Ovarian inguinal hernia is an extremely rare condition. However, it is more common in infants and young females than in adults. The occurrence of inguinal hernias in adult females is usually due to failure in the closure of the processus vaginalis (which is usually obliterated by the eighth month of gestation ). The association between the ovary-containing inguinal hernias and Mullerian duct anomalies is not well established. Commonly, inguinal ovarian hernia is present in infant females and rarely presents in adults. However, when observed in adults, the presentation is generally acute and rarely as chronic abdomen. In infants, the diagnosis is usually made preoperatively with ultrasonography whereas in adults, the diagnosis is intra-operative for acute presentation.Here we report a case of 32 year old female patients who presented with a Mullerian duct anomaly and an adult presentation of an ovarian inguinal hernia as chronic abdomen.
Inguinal hernias containing ovaries are uncommon, moreover, it is even rarer in adult females compared to infants and young females. Inguinal hernias occur due to failure in the closure of the processus vaginalis [1,2]. These types of hernias are frequently found more in children, often in association with genital tract anomalies [3].
A 32year-old obese (Body Mass Index = 33 ) female patient presented with chronic left groin pain for the last 5 years. She had visited multiple hospitals previously where diagnostic imaging findings were negative, hence, she was diagnosed with irritable bowel syndrome ( IBS ). At our institution, she was followed-up at the department of urology clinic for her single kidney that was discovered incidentally on previous computed tomography (CT) scan of the abdomen and pelvis. She was referred to the surgical clinic for chronic abdominal pain. On examination, the surgeon noticed a left inguinal tenderness and swelling; however, owing to her obesity, clinical examination was difficult for diagnosis. Therefore, contrast-enhanced CT scan of the abdomen and pelvis was advised. CT showed an elongated structure herniating through the left inguinal canal (Figure 1 A). Additionally, the uterus was small in size and lying on the right side(Figure 1 B). Following the vascular supply, it revealed drainage in the left renal vein, which in turn drained a very diminutive left-sided renal tissue (Figure 1 C,D), confirming it as an ovary. Moreover, it was connected to the uterus by a small band. Therefore, the magnetic resonance imaging (MRI) of the pelvis was performed. MRI confirmed the diagnosis of unicornuate uterus and herniating left ovary. (Figure 1 E,F).
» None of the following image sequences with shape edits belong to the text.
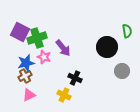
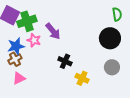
black circle: (107, 47) -> (110, 38), moved
gray circle: (122, 71) -> (112, 67), moved
yellow cross: (64, 95) -> (82, 78), moved

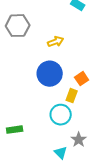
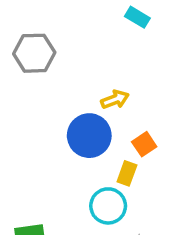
yellow arrow: (56, 42) -> (115, 100), moved

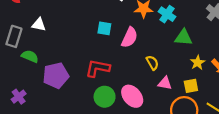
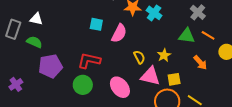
green triangle: (184, 37) -> (187, 36), moved
green semicircle: (30, 56) -> (34, 42), moved
yellow star: (198, 63) -> (164, 55), moved
pink triangle: (165, 83) -> (150, 76), size x1.5
green circle: (105, 97) -> (83, 85), moved

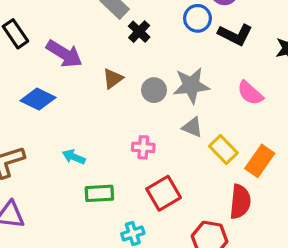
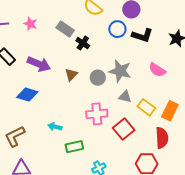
gray star: (191, 85) -> (120, 71), turned 30
pink cross: (143, 147) -> (97, 114), size x1.5
red square: (164, 193) -> (124, 129), moved

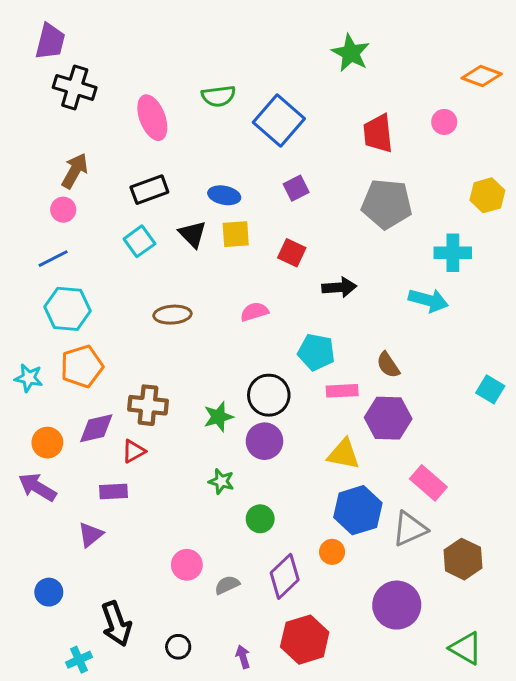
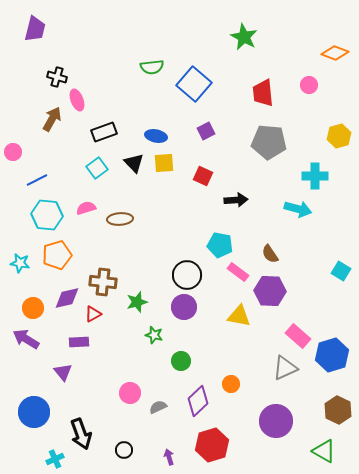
black cross: (75, 87) -> (57, 77), moved, size x0.7
pink ellipse: (152, 118) -> (77, 100), moved, size x0.7
pink circle: (63, 210) -> (13, 152), moved
pink semicircle: (254, 312) -> (86, 208), moved
pink rectangle: (342, 391) -> (238, 272), turned 40
green star: (218, 417) -> (137, 302), moved
blue hexagon: (358, 510) -> (332, 355), moved
purple triangle: (90, 535) -> (63, 372), turned -30
brown hexagon: (463, 559) -> (338, 410), moved
blue circle: (49, 592) -> (34, 412), size x1.6

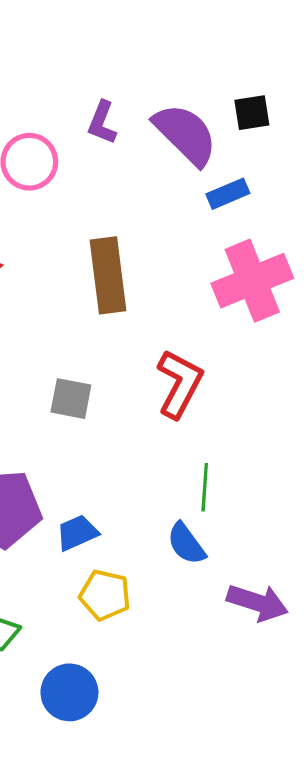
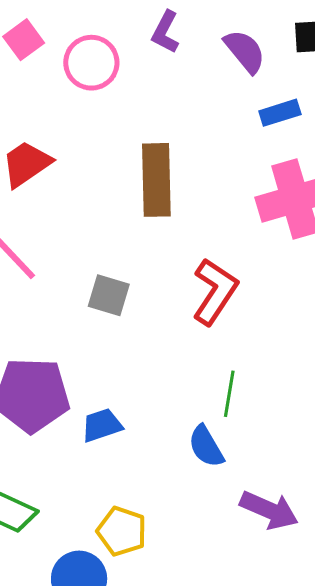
purple semicircle: (185, 134) -> (245, 51), size x0.7
yellow pentagon: (105, 595) -> (122, 531), moved

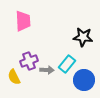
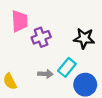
purple cross: (29, 61) -> (41, 37), moved

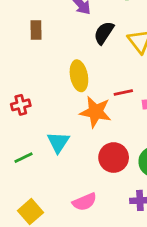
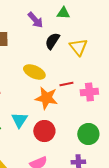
yellow ellipse: (79, 76) -> (34, 72), turned -55
red circle: (114, 158) -> (44, 131), moved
The surgeon advised laproscopic hernia mesh repair to relief her chronic abdominal pain. The patient provided consent for this, and underwent the procedure one week later. Exploratory laparoscopy confirmed a left indirect inguinal hernia with a viable left ovary as the hernial content adherent to the left external iliac vessels ( Figure 1 G, H ). Reduction of the left ovary and dissecting it off of the left external iliac vessels were safely made. Preperitoneal mesh plug and mesh hernioplasty followed by peritoneorrhaphy were successfully achieved ( Figure 1 I,K ).
The patient recovered well after surgery and was pain-free at the 1-year follow-up, with no clinical or radiological evidence of recurrence.